• EXERCISE PROMPT:
From the records below, return every line containing the word "Mount".
● ● ● ● ●
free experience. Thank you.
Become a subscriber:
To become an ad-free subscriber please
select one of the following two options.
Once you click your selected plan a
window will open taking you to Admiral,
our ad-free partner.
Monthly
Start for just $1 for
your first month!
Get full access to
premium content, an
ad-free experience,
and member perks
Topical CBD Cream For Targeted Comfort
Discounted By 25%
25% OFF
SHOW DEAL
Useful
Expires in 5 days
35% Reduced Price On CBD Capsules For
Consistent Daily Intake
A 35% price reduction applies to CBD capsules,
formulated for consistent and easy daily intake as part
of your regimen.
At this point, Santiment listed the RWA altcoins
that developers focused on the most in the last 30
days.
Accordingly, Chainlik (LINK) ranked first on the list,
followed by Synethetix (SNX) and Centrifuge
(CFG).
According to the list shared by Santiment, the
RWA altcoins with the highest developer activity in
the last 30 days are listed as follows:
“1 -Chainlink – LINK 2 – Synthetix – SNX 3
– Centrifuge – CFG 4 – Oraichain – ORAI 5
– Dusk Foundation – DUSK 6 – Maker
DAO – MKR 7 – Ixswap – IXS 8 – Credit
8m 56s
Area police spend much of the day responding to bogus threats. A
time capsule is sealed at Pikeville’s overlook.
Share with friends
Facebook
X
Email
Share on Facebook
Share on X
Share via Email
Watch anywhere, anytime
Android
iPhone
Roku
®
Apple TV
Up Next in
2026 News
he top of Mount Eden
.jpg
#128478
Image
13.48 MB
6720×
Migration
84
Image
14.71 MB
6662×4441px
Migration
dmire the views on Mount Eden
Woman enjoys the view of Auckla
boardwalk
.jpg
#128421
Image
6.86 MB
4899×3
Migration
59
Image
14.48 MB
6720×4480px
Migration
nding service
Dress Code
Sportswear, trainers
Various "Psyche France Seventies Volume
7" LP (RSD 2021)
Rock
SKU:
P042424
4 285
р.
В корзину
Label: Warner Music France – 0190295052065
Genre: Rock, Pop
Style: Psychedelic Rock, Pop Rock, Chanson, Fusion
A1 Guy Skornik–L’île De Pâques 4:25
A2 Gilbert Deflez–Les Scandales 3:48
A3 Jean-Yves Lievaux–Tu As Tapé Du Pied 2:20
● ● ● ● ●
• EXERCISE OUTPUT:
he top of Mount Eden
dmire the views on Mount Eden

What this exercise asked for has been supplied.